A multi-agent system is a system in which many autonomous agents interact with each other to solve problems that are beyond the ability of any single one of them. Each agent is a computational entity - a software program or a robot - that perceives its environment, makes its own decisions in pursuit of its goals, and acts without being centrally controlled at every step. The interactions among agents can be cooperative, like the coordinated foraging of an ant colony, or competitive, like buyers and sellers in a market.
The field predates large language models by decades. Michael Wooldridge’s textbook “An Introduction to MultiAgent Systems,” whose second edition was published by John Wiley and Sons in 2009, became the standard reference and frames the subject as a paradigm for understanding and building distributed systems out of autonomous components. Classic concerns of the field include how agents communicate, how they negotiate and reach agreement, how they coordinate without a central controller, and how to design protocols and incentives so that self-interested agents still produce useful collective behavior. These questions were studied long before a language model could play the part of an agent.
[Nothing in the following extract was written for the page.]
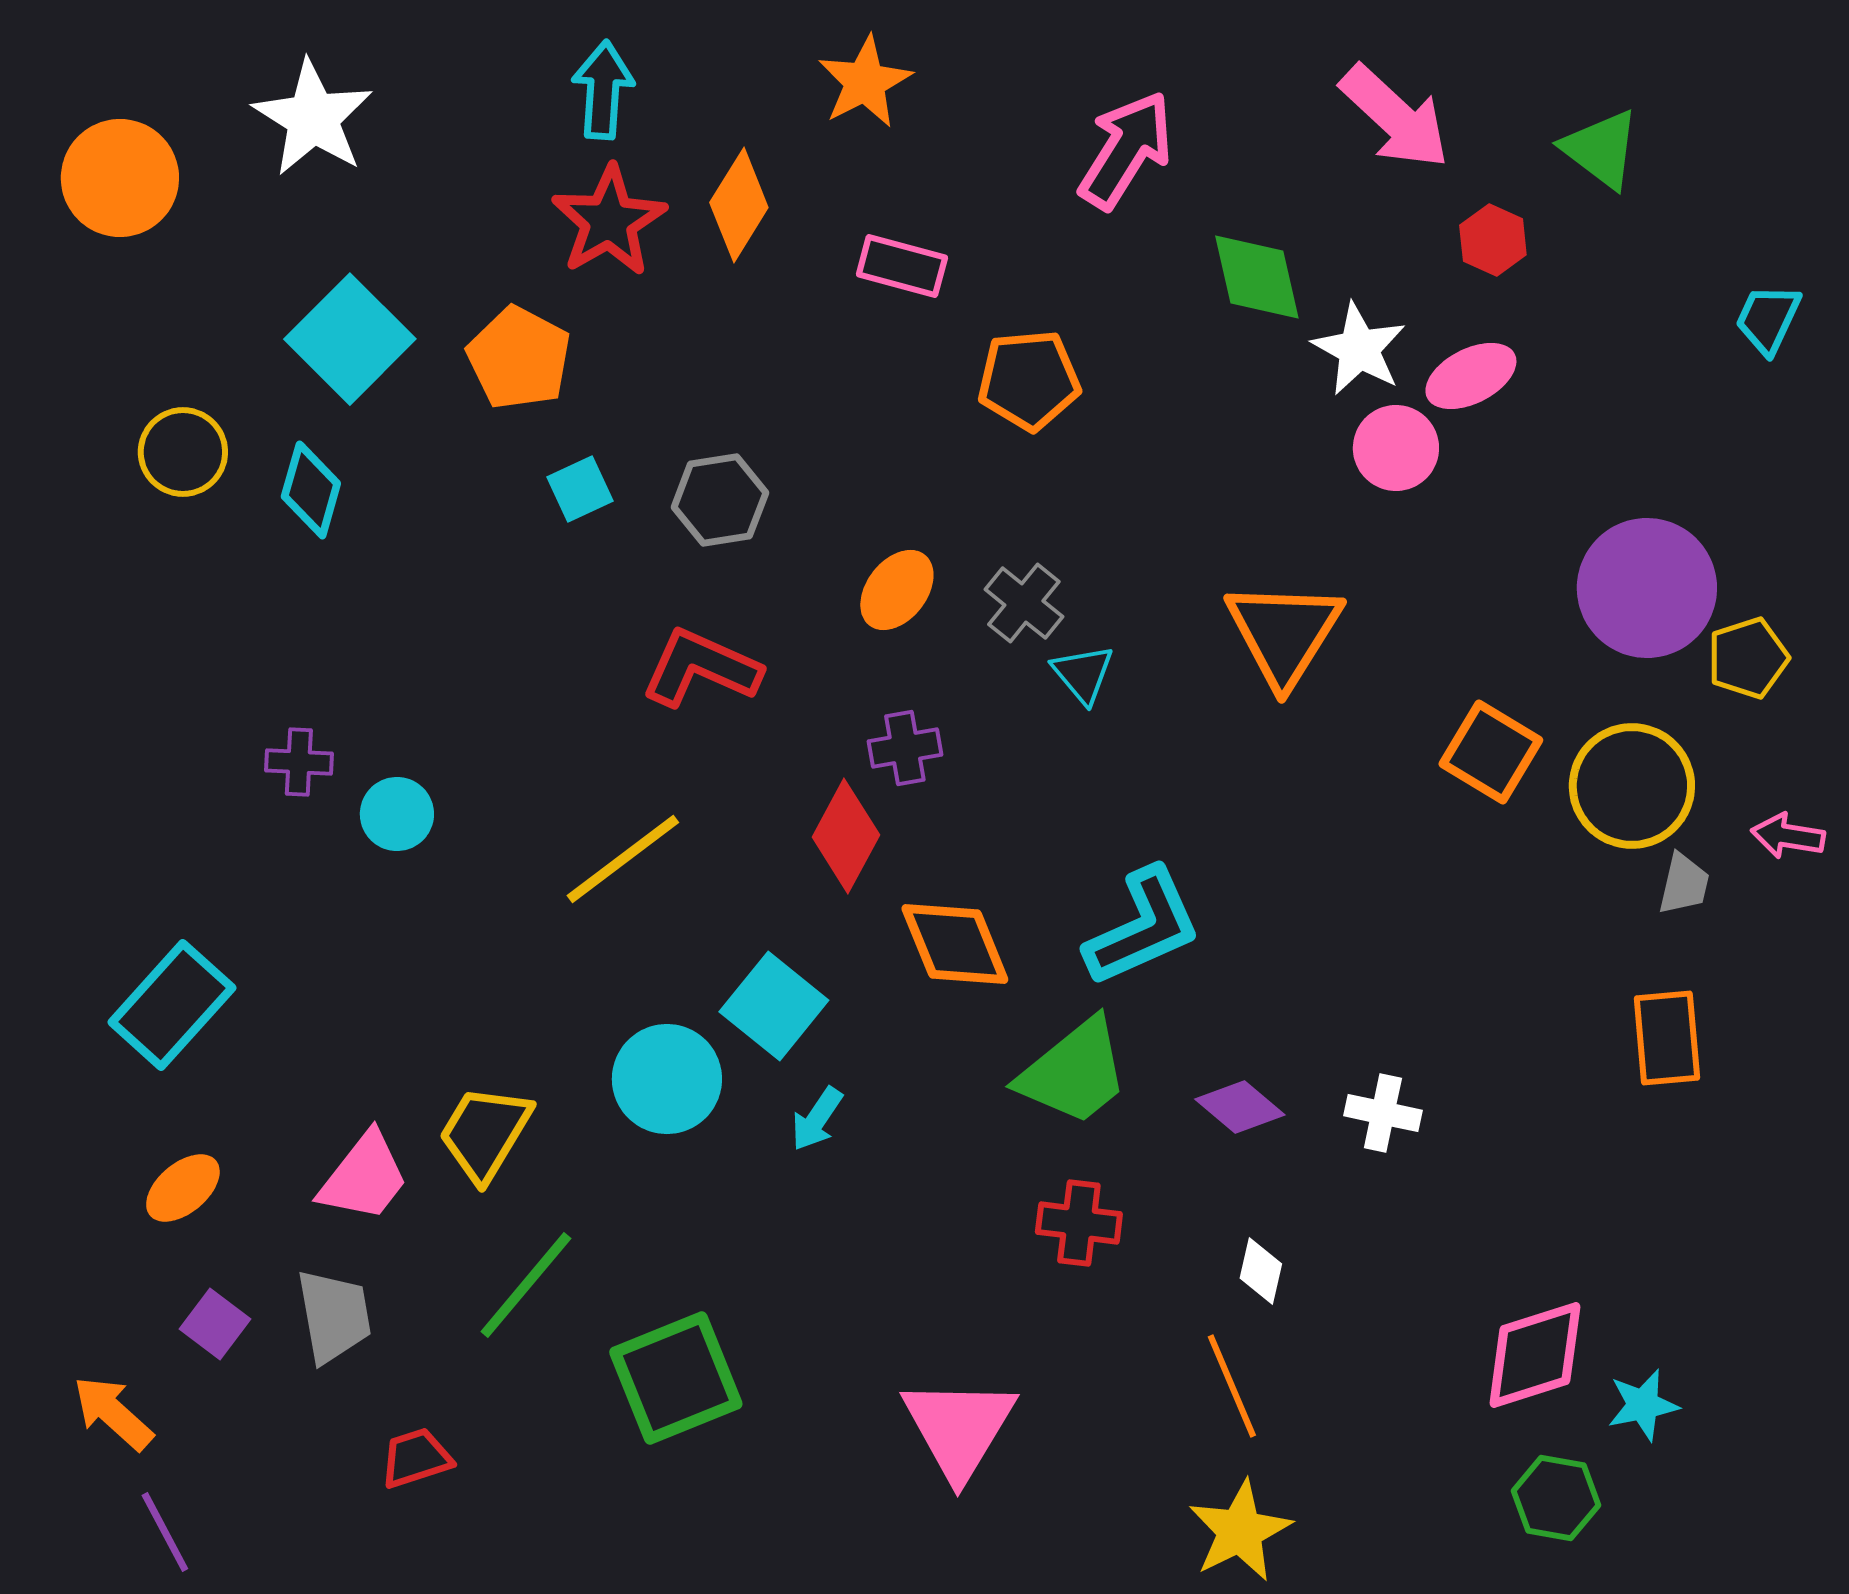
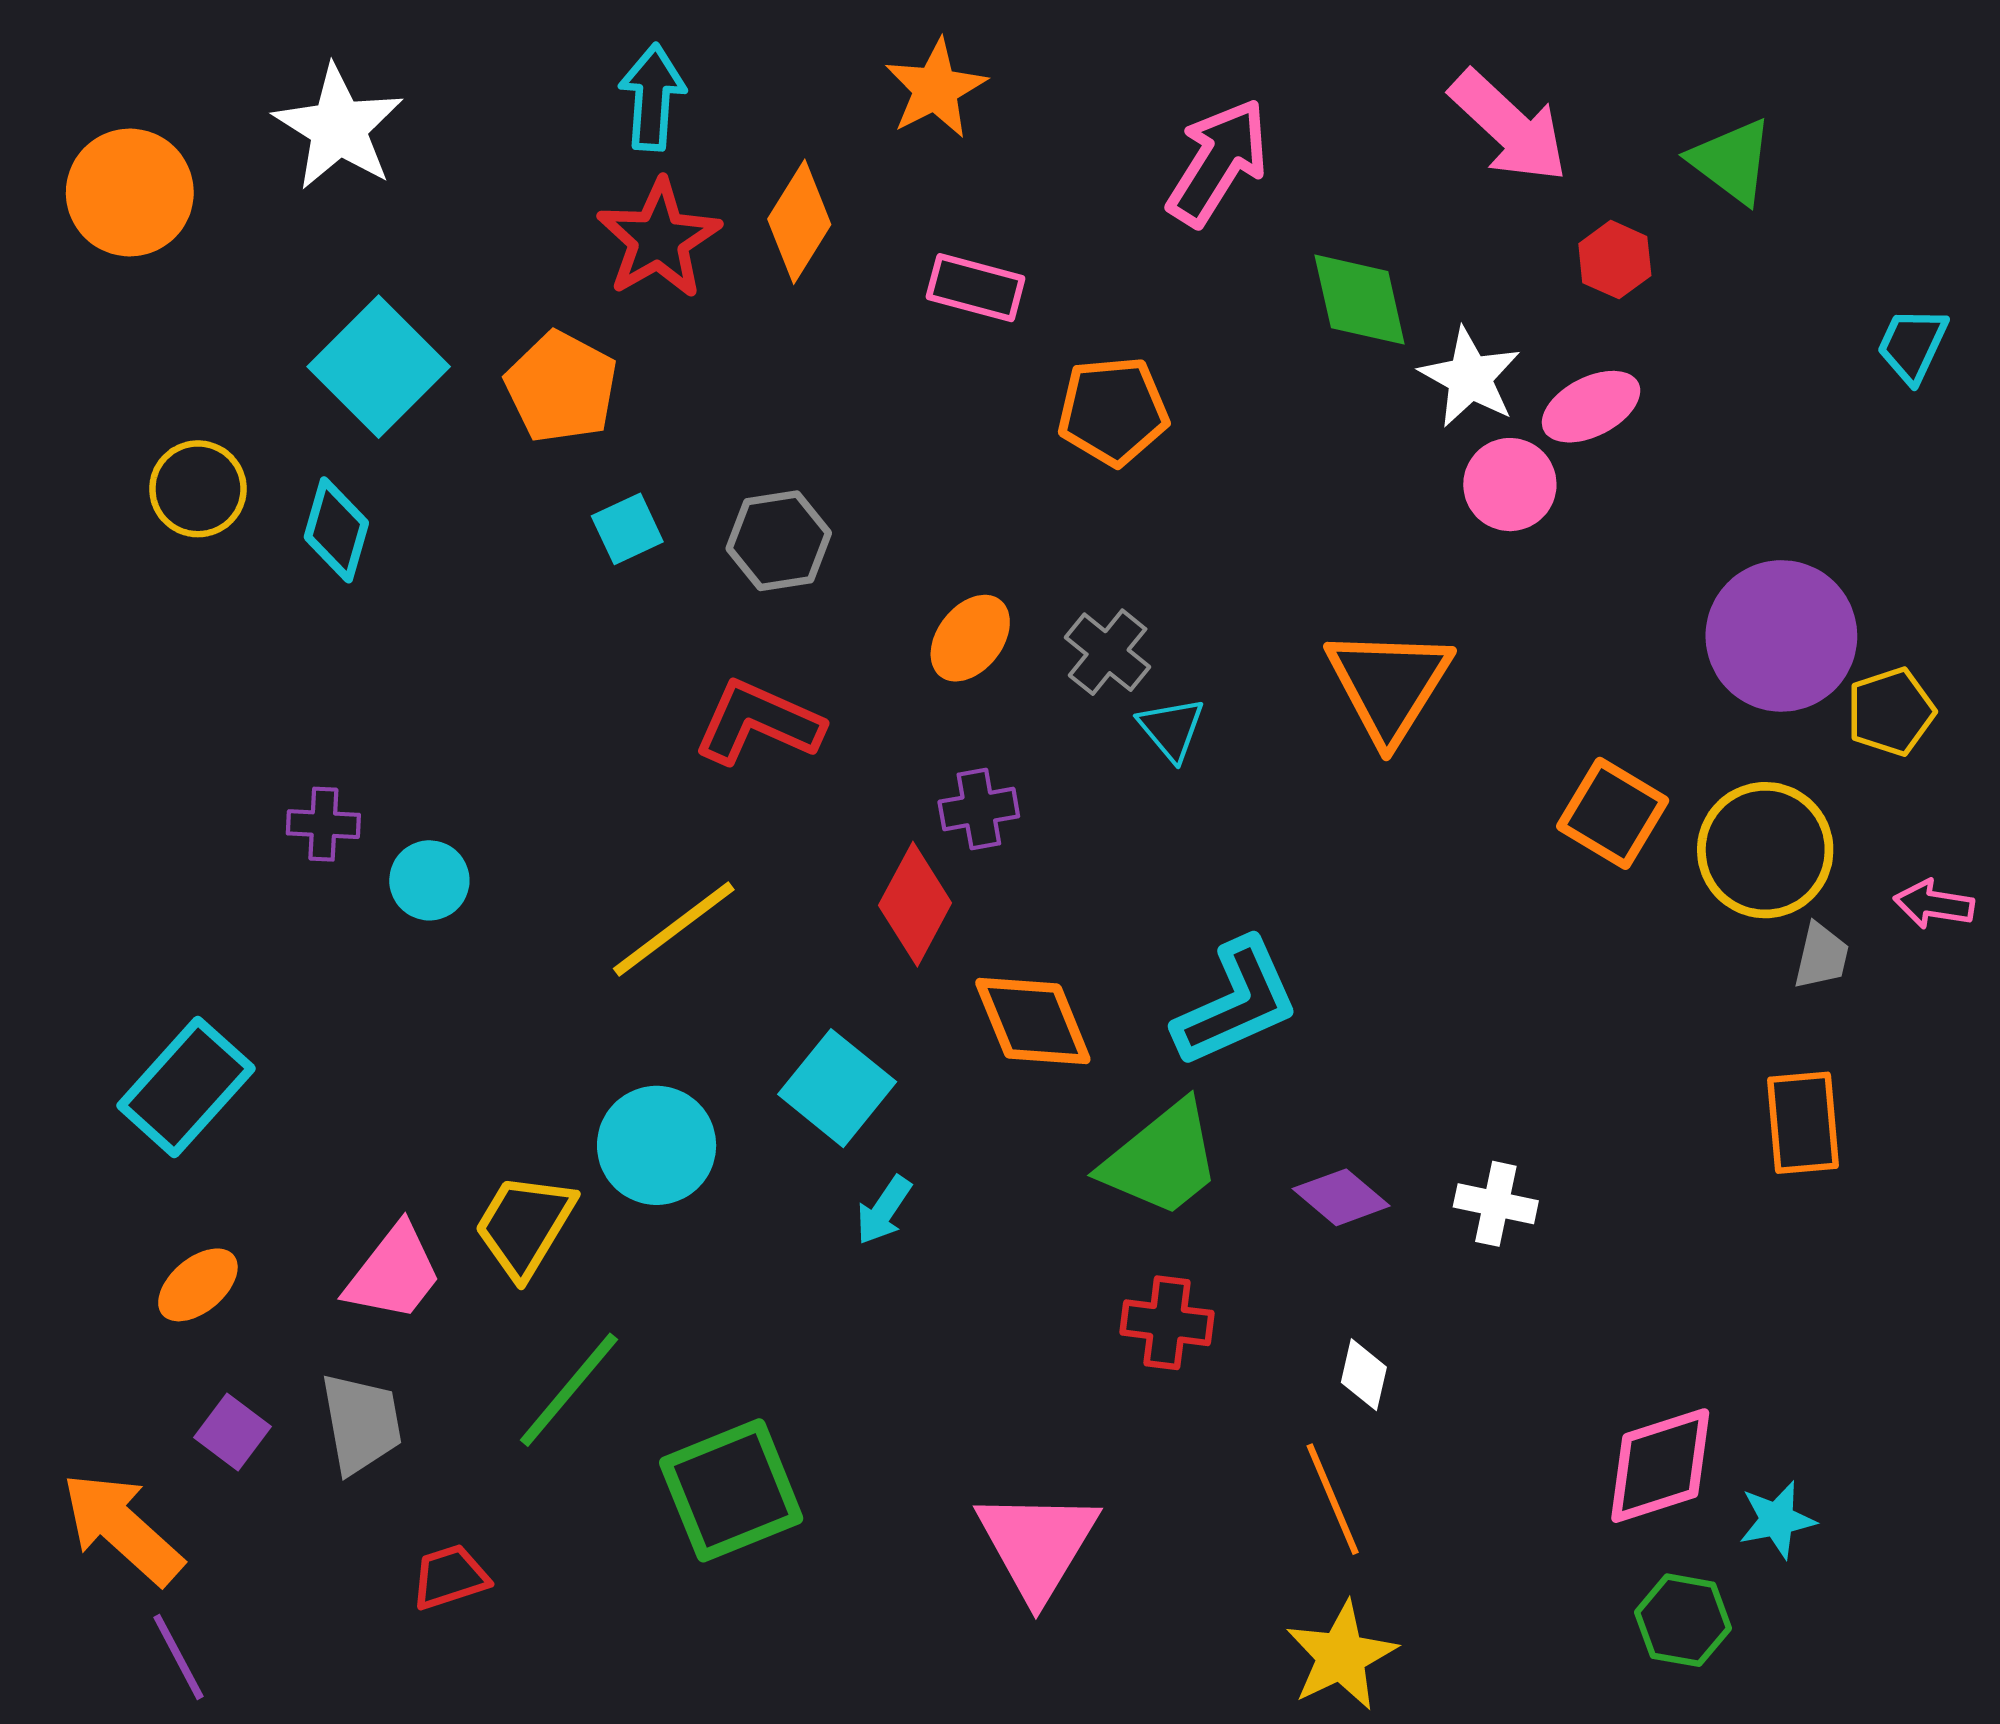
cyan circle: (667, 1079) -> (657, 1145), moved
orange arrow: (113, 1413) -> (122, 1528), size x1.4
What changed recently is the substrate. When the “agent” became an LLM that can read instructions, reason in natural language, and call tools, the old multi-agent questions reappeared in a new form. Frameworks that assign roles to several LLM instances and let them talk - AutoGen, CAMEL, MetaGPT, ChatDev - are multi-agent systems whose agents happen to be language models, and protocols like A2A revive the communication-and-coordination problem for this generation.
Why business readers should care: when a vendor pitches a “team of AI agents,” the underlying engineering problems - who decides, how they hand off work, what happens when two agents disagree, how to keep costs bounded - are the decades-old hard problems of multi-agent systems, not a solved feature. The maturity of a product is better judged by how it answers those coordination questions than by the number of agents it advertises.